「建て替えにともなう解体工事はどのくらいの費用がかかるの?」
「建て替えの際の解体工事費用をできるだけおさえたい!」
建物の建て替え時には解体工事が必須ですが、はじめておこなう際はどのくらい費用がかかるのか、どのように進めればいいのか分かりませんよね。
建て替えにともなう解体工事費用の相場は、住宅の構造や使用されている建材によって異なります。また、敷地の立地条件や周辺環境も費用に影響するため、あらかじめ業者から正確な見積もりをとることが重要です。
本記事では、建て替えにともなう解体工事費用の相場や内訳、建て替えの際の解体工事費用をおさえる方法について解説します。
建て替えにともなう解体工事費用の相場
建て替えにともなう解体工事費用は、一般的には土地面積や坪数によって決められますが、住宅の構造や使用されている建材などによって変動があります。
解体工事費用の相場は以下の通りです。
| 住宅の種類 | 解体工事費用の相場(1坪あたり) |
| 木造 | 40,000〜60,000円 |
| 鉄骨造(S造) | 50,000~70,000円 |
| 鉄筋コンクリート造(RC造) | 70,000~100,000円 |
また、敷地の立地条件や周辺環境も費用に影響します。
たとえば、周囲に建物が密集していたり、敷地が狭かったりすると、解体に必要な重機が使えません。その場合、多くの人手が必要となる・時間のかかる解体作業となるので、工事費用が高くなるケースがあります。
建て替えの際の解体工事費用の内訳
建て替えの際の解体工事費用は業者によって変動がありますが、一般的には以下のような内訳になっています。
- ・建物本体の解体費
- ・調査費
- ・仮設工事費
- ・付帯工事費
- ・重機回送費
- ・廃棄物処理費
- ・建物滅失登記費用
- ・諸経費
それぞれ詳しく解説します。
建物本体の解体費
解体工事費用の内訳のなかで、もっとも割合を占めるのが建物本体の解体費です。構造解体や内装解体、屋根解体などにかかる費用をあわせたものになります。
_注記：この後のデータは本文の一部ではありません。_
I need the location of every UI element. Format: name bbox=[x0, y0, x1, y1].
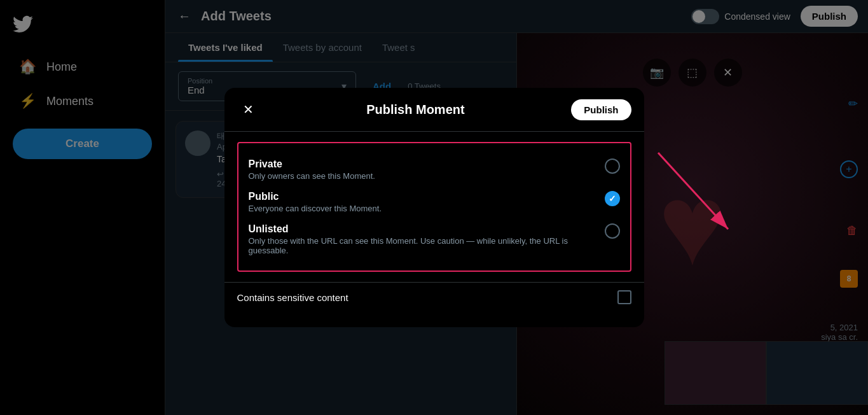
option-private-desc: Only owners can see this Moment. bbox=[249, 171, 597, 181]
visibility-options: Private Only owners can see this Moment.… bbox=[237, 142, 631, 272]
option-private-title: Private bbox=[249, 158, 597, 170]
main-area: ← Add Tweets Condensed view Publish Twee… bbox=[165, 0, 868, 415]
radio-private[interactable] bbox=[605, 158, 620, 174]
radio-unlisted[interactable] bbox=[605, 223, 620, 239]
radio-public[interactable] bbox=[605, 191, 620, 206]
modal-publish-button[interactable]: Publish bbox=[571, 99, 631, 120]
option-private-text: Private Only owners can see this Moment. bbox=[249, 158, 597, 181]
modal-overlay: ✕ Publish Moment Publish Private Only ow… bbox=[165, 0, 868, 415]
modal-close-button[interactable]: ✕ bbox=[237, 98, 260, 121]
option-private: Private Only owners can see this Moment. bbox=[249, 153, 620, 186]
sensitive-content-row: Contains sensitive content bbox=[224, 282, 644, 312]
option-unlisted-desc: Only those with the URL can see this Mom… bbox=[249, 236, 597, 255]
publish-moment-modal: ✕ Publish Moment Publish Private Only ow… bbox=[224, 88, 644, 327]
option-unlisted-text: Unlisted Only those with the URL can see… bbox=[249, 223, 597, 255]
modal-title: Publish Moment bbox=[366, 102, 464, 117]
sensitive-label: Contains sensitive content bbox=[237, 292, 348, 303]
option-public: Public Everyone can discover this Moment… bbox=[249, 186, 620, 218]
option-public-desc: Everyone can discover this Moment. bbox=[249, 204, 597, 213]
option-unlisted-title: Unlisted bbox=[249, 223, 597, 235]
close-modal-icon: ✕ bbox=[243, 102, 254, 117]
modal-header: ✕ Publish Moment Publish bbox=[224, 88, 644, 132]
red-arrow-annotation bbox=[639, 140, 754, 255]
sensitive-checkbox[interactable] bbox=[617, 290, 631, 304]
option-public-title: Public bbox=[249, 191, 597, 202]
option-public-text: Public Everyone can discover this Moment… bbox=[249, 191, 597, 213]
svg-line-1 bbox=[658, 153, 728, 229]
option-unlisted: Unlisted Only those with the URL can see… bbox=[249, 218, 620, 260]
そのほとんどは人件費に当てられますが、先ほども触れたように住宅の構造や使用されている建材などによって費用に変動があります。強度が高い建物や作業が実施しにくい場所に建物がある場合などは、工事費が高くなります。
調査費
調査費は、解体工事前に建物や敷地の状況を調査するために必要な費用です。解体工事の安全性向上や工事による近隣トラブルの防止が目的でおこなわれます。
建物の構造や現状の確認、外壁や屋根の状態の確認などをおこないます。また、敷地の地盤の状態や周辺の建物などもあわせて調査します。調査は写真撮影や図面の作成をおこなって、結果を記録に残します。
仮設工事費
仮設工事費は、解体工事をおこなうために必要な仮設設備の設置・撤去にかかる費用です。
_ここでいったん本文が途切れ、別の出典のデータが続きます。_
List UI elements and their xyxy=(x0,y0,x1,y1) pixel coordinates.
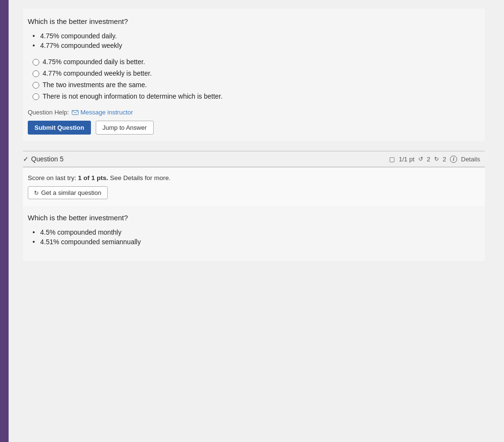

高所作業をおこなうための足場の設置や、地盤が悪い場所への敷鉄板、飛散養生シート・防音シートなどが含まれます。
飛散養生シートや防音シートで建物を覆うとそれだけ費用もかかりますが、解体工事において粉じんや騒音は近隣トラブルを引き起こす一番の原因となります。近隣に迷惑をかけないためにも、飛散養生シートや防音シートは必須です。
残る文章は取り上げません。